===== Input data

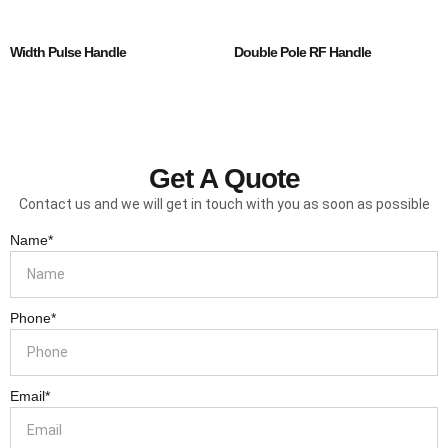
Width Pulse Handle
Double Pole RF Handle
Get A Quote
Contact us and we will get in touch with you as soon as possible
Name*
Phone*
Email*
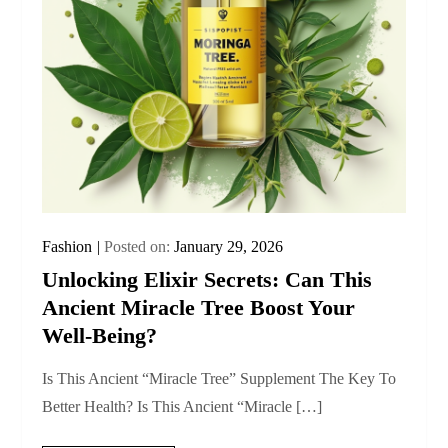
Fashion
Posted on:
January 29, 2026
Unlocking Elixir Secrets: Can This
Ancient Miracle Tree Boost Your
Well-Being?
Is This Ancient “Miracle Tree” Supplement The Key To
Better Health? Is This Ancient “Miracle […]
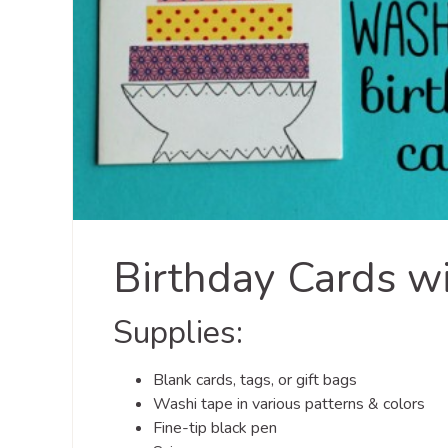
Birthday Cards w
Supplies:
Blank cards, tags, or gift bags
Washi tape in various patterns & colors
Fine-tip black pen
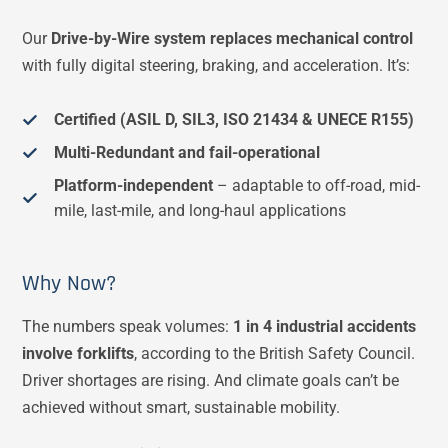
Our
Drive-by-Wire system replaces mechanical control
with fully digital steering, braking, and acceleration. It’s:
Certified (ASIL D, SIL3, ISO 21434 & UNECE R155)
Multi-Redundant and fail-operational
Platform-independent
– adaptable to off-road, mid-
mile, last-mile, and long-haul applications
Why Now?
The numbers speak volumes:
1 in 4 industrial accidents
involve forklifts
, according to the British Safety Council​.
Driver shortages are rising. And climate goals can’t be
achieved without smart, sustainable mobility.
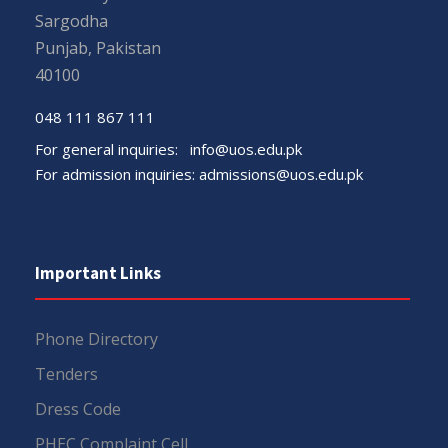
Sargodha
Punjab, Pakistan
40100
048 111 867 111
For general inquiries:
info@uos.edu.pk
For admission inquiries:
admissions@uos.edu.pk
Important Links
Phone Directory
Tenders
Dress Code
PHEC Complaint Cell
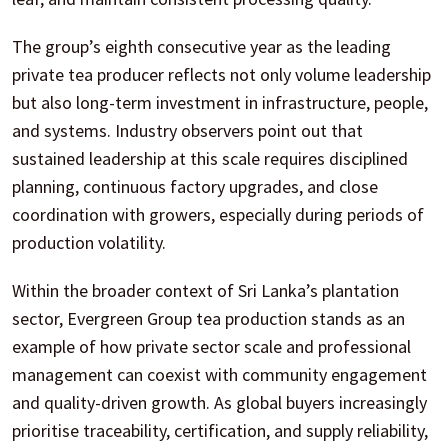
The group’s eighth consecutive year as the leading
private tea producer reflects not only volume leadership
but also long-term investment in infrastructure, people,
and systems. Industry observers point out that
sustained leadership at this scale requires disciplined
planning, continuous factory upgrades, and close
coordination with growers, especially during periods of
production volatility.
Within the broader context of Sri Lanka’s plantation
sector, Evergreen Group tea production stands as an
example of how private sector scale and professional
management can coexist with community engagement
and quality-driven growth. As global buyers increasingly
prioritise traceability, certification, and supply reliability,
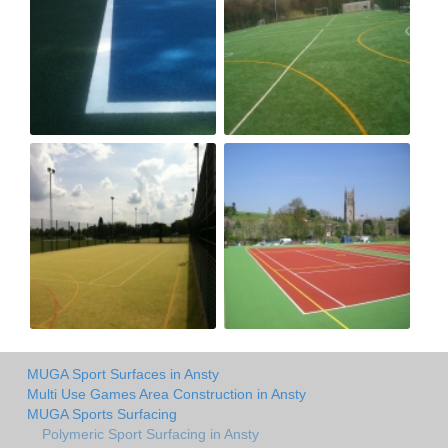
MUGA Sport Surfaces in Ansty
Multi Use Games Area Construction in Ansty
MUGA Sports Surfacing
Polymeric Sport Surfacing in Ansty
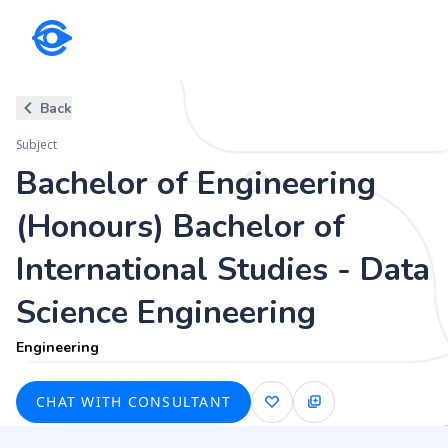
Subject
Back
Bachelor of Engineering (Honou
Subject
Science Engineering
Bachelor of Engineering
Engineering
(Honours) Bachelor of
International Studies - Data
Science Engineering
Engineering
CHAT WITH CONSULTANT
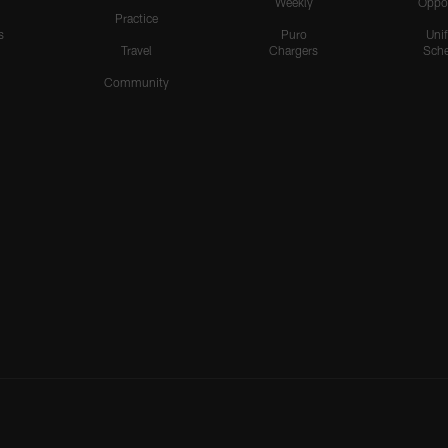
Weekly
Oppo
Practice
s
Puro
Uni
Travel
Chargers
Sche
Community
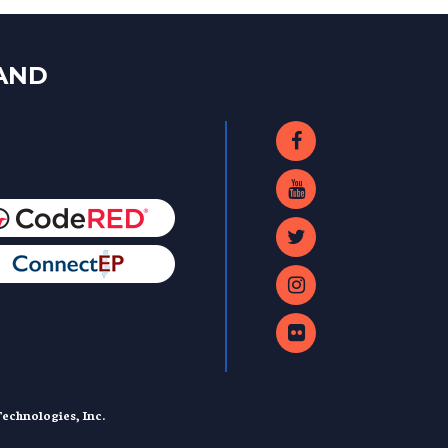
LAND
echnologies, Inc.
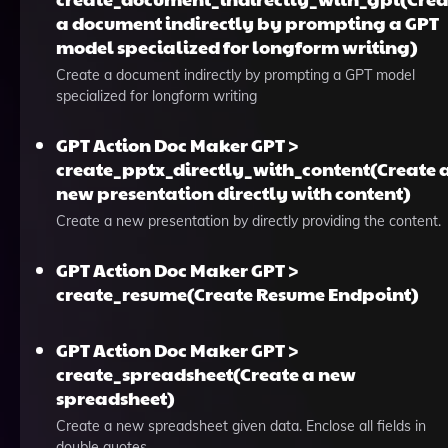
a document indirectly by prompting a GPT
model specialized for longform writing)
Create a document indirectly by prompting a GPT model
specialized for longform writing
GPT Action Doc Maker GPT >
create_pptx_directly_with_content(Create 
new presentation directly with content)
Create a new presentation by directly providing the content.
GPT Action Doc Maker GPT >
create_resume(Create Resume Endpoint)
GPT Action Doc Maker GPT >
create_spreadsheet(Create a new
spreadsheet)
Create a new spreadsheet given data. Enclose all fields in
double quotes.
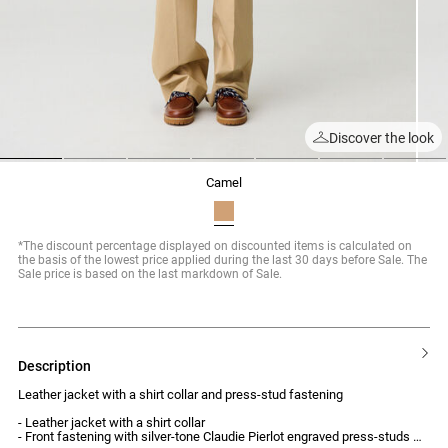
Discover the look
1
2
3
4
5
6
7
camel
*The discount percentage displayed on discounted items is calculated on
the basis of the lowest price applied during the last 30 days before Sale. The
Sale price is based on the last markdown of Sale.
description
Leather jacket with a shirt collar and press-stud fastening
- Leather jacket with a shirt collar
- Front fastening with silver-tone Claudie Pierlot engraved press-studs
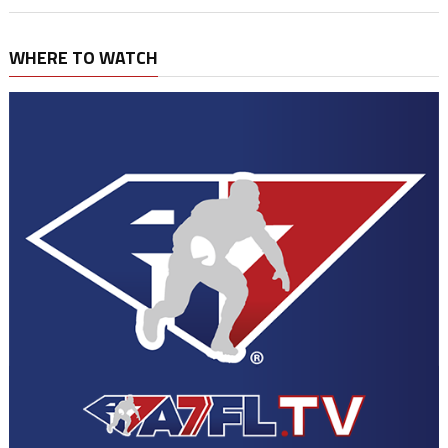
WHERE TO WATCH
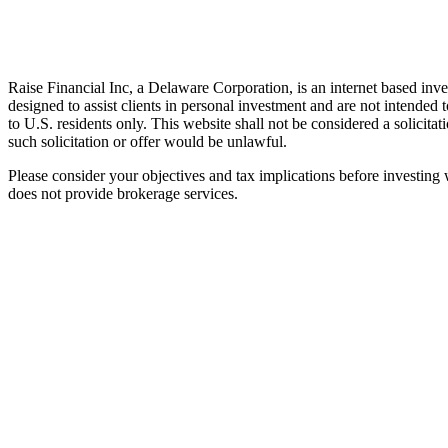
Raise Financial Inc, a Delaware Corporation, is an internet based inv
designed to assist clients in personal investment and are not intended
to U.S. residents only. This website shall not be considered a solicitat
such solicitation or offer would be unlawful.
Please consider your objectives and tax implications before investing w
does not provide brokerage services.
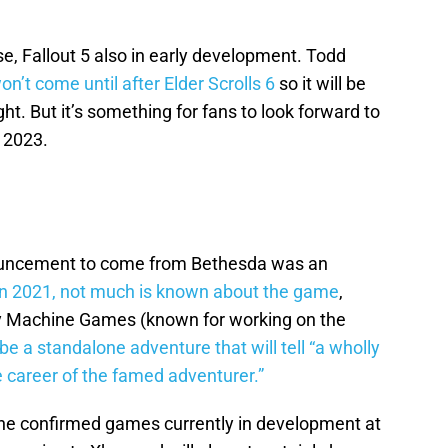
e, Fallout 5 also in early development. Todd
on’t come until after Elder Scrolls 6
so it will be
ht. But it’s something for fans to look forward to
 2023.
ouncement to come from Bethesda was an
n 2021, not much is known about the game
,
by Machine Games (known for working on the
l be a standalone adventure that will tell “a wholly
he career of the famed adventurer.”
 the confirmed games currently in development at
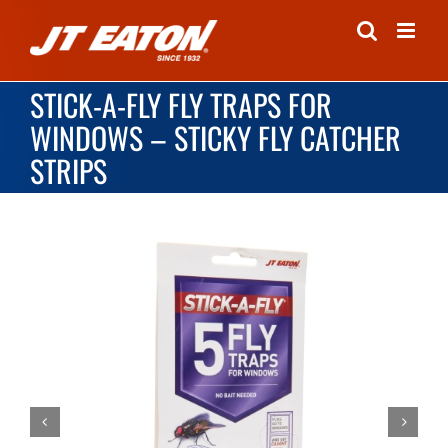
Skip
to
content
STICK-A-FLY FLY TRAPS FOR
WINDOWS – STICKY FLY CATCHER
STRIPS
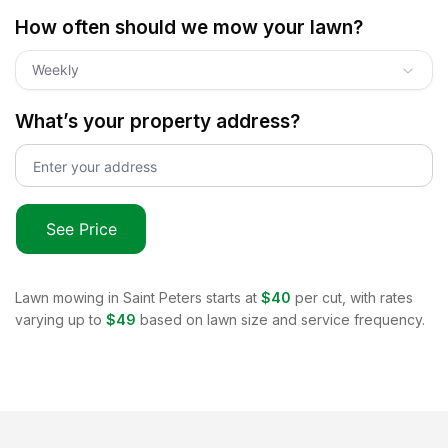
How often should we mow your lawn?
Weekly
What’s your property address?
See Price
Lawn mowing in
Saint Peters
starts at
$40
per cut, with rates
varying up to
$49
based on lawn size and service frequency.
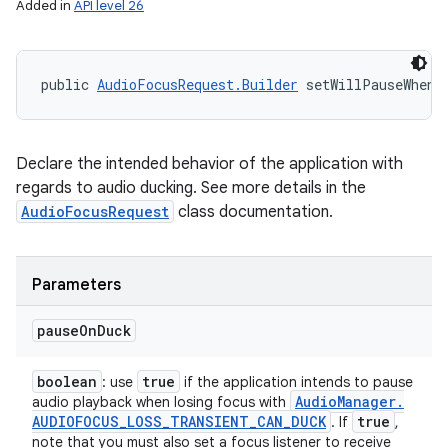
Added in
API level 26
public 
AudioFocusRequest.Builder
 setWillPauseWhenD
Declare the intended behavior of the application with
regards to audio ducking. See more details in the
AudioFocusRequest
class documentation.
Parameters
pause
On
Duck
boolean
true
: use
if the application intends to pause
Audio
Manager
.
audio playback when losing focus with
AUDIOFOCUS
_
LOSS
_
TRANSIENT
_
CAN
_
DUCK
true
. If
,
note that you must also set a focus listener to receive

==========

## Problem description
Transcribe the listing in full. Omit the pictures and keep every line exact.

## Result
Width Pulse Handle
Double Pole RF Handle
Get A Quote
Contact us and we will get in touch with you as soon as possible
Name*
Phone*
Email*
Fashion
Posted on:
January 29, 2026
Unlocking Elixir Secrets: Can This
Ancient Miracle Tree Boost Your
Well-Being?
Is This Ancient “Miracle Tree” Supplement The Key To
Better Health? Is This Ancient “Miracle […]
Birthday Cards w
Supplies:
Blank cards, tags, or gift bags
Washi tape in various patterns & colors
Fine-tip black pen
Our
Drive-by-Wire system replaces mechanical control
with fully digital steering, braking, and acceleration. It’s:
Certified (ASIL D, SIL3, ISO 21434 & UNECE R155)
Multi-Redundant and fail-operational
Platform-independent
– adaptable to off-road, mid-
mile, last-mile, and long-haul applications
Why Now?
The numbers speak volumes:
1 in 4 industrial accidents
involve forklifts
, according to the British Safety Council​.
Driver shortages are rising. And climate goals can’t be
achieved without smart, sustainable mobility.
Sargodha
Punjab, Pakistan
40100
048 111 867 111
For general inquiries:
info@uos.edu.pk
For admission inquiries:
admissions@uos.edu.pk
Important Links
Phone Directory
Tenders
Dress Code
PHEC Complaint Cell
The group’s eighth consecutive year as the leading
private tea producer reflects not only volume leadership
but also long-term investment in infrastructure, people,
and systems. Industry observers point out that
sustained leadership at this scale requires disciplined
planning, continuous factory upgrades, and close
coordination with growers, especially during periods of
production volatility.
Within the broader context of Sri Lanka’s plantation
sector, Evergreen Group tea production stands as an
example of how private sector scale and professional
management can coexist with community engagement
and quality-driven growth. As global buyers increasingly
prioritise traceability, certification, and supply reliability,
MUGA Sport Surfaces in Ansty
Multi Use Games Area Construction in Ansty
MUGA Sports Surfacing
Polymeric Sport Surfacing in Ansty
Subject
Back
Bachelor of Engineering (Honou
Subject
Science Engineering
Bachelor of Engineering
Engineering
(Honours) Bachelor of
International Studies - Data
Science Engineering
Engineering
CHAT WITH CONSULTANT
Weekly
Oppo
Practice
s
Puro
Uni
Travel
Chargers
Sche
Community
LAND
echnologies, Inc.
a document indirectly by prompting a GPT
model specialized for longform writing)
Create a document indirectly by prompting a GPT model
specialized for longform writing
GPT Action Doc Maker GPT >
create_pptx_directly_with_content(Create 
new presentation directly with content)
Create a new presentation by directly providing the content.
GPT Action Doc Maker GPT >
create_resume(Create Resume Endpoint)
GPT Action Doc Maker GPT >
create_spreadsheet(Create a new
spreadsheet)
Create a new spreadsheet given data. Enclose all fields in
double quotes.
Discover the look
1
2
3
4
5
6
7
camel
*The discount percentage displayed on discounted items is calculated on
the basis of the lowest price applied during the last 30 days before Sale. The
Sale price is based on the last markdown of Sale.
description
Leather jacket with a shirt collar and press-stud fastening
- Leather jacket with a shirt collar
- Front fastening with silver-tone Claudie Pierlot engraved press-studs
WHERE TO WATCH
Raise Financial Inc, a Delaware Corporation, is an internet based inv
designed to assist clients in personal investment and are not intended
to U.S. residents only. This website shall not be considered a solicitat
such solicitation or offer would be unlawful.
Please consider your objectives and tax implications before investing w
does not provide brokerage services.
e, Fallout 5 also in early development. Todd
on’t come until after Elder Scrolls 6
so it will be
ht. But it’s something for fans to look forward to
 2023.
ouncement to come from Bethesda was an
n 2021, not much is known about the game
,
by Machine Games (known for working on the
l be a standalone adventure that will tell “a wholly
he career of the famed adventurer.”
 the confirmed games currently in development at
Skip
to
content
STICK-A-FLY FLY TRAPS FOR
WINDOWS – STICKY FLY CATCHER
STRIPS
How often should we mow your lawn?
Weekly
What’s your property address?
See Price
Lawn mowing in
Saint Peters
starts at
$40
per cut, with rates
varying up to
$49
based on lawn size and service frequency.
Added in
API level 26
public 
AudioFocusRequest.Builder
 setWillPauseWhenD
Declare the intended behavior of the application with
regards to audio ducking. See more details in the
AudioFocusRequest
class documentation.
Parameters
pause
On
Duck
boolean
true
: use
if the application intends to pause
Audio
Manager
.
audio playback when losing focus with
AUDIOFOCUS
_
LOSS
_
TRANSIENT
_
CAN
_
DUCK
true
. If
,
note that you must also set a focus listener to receive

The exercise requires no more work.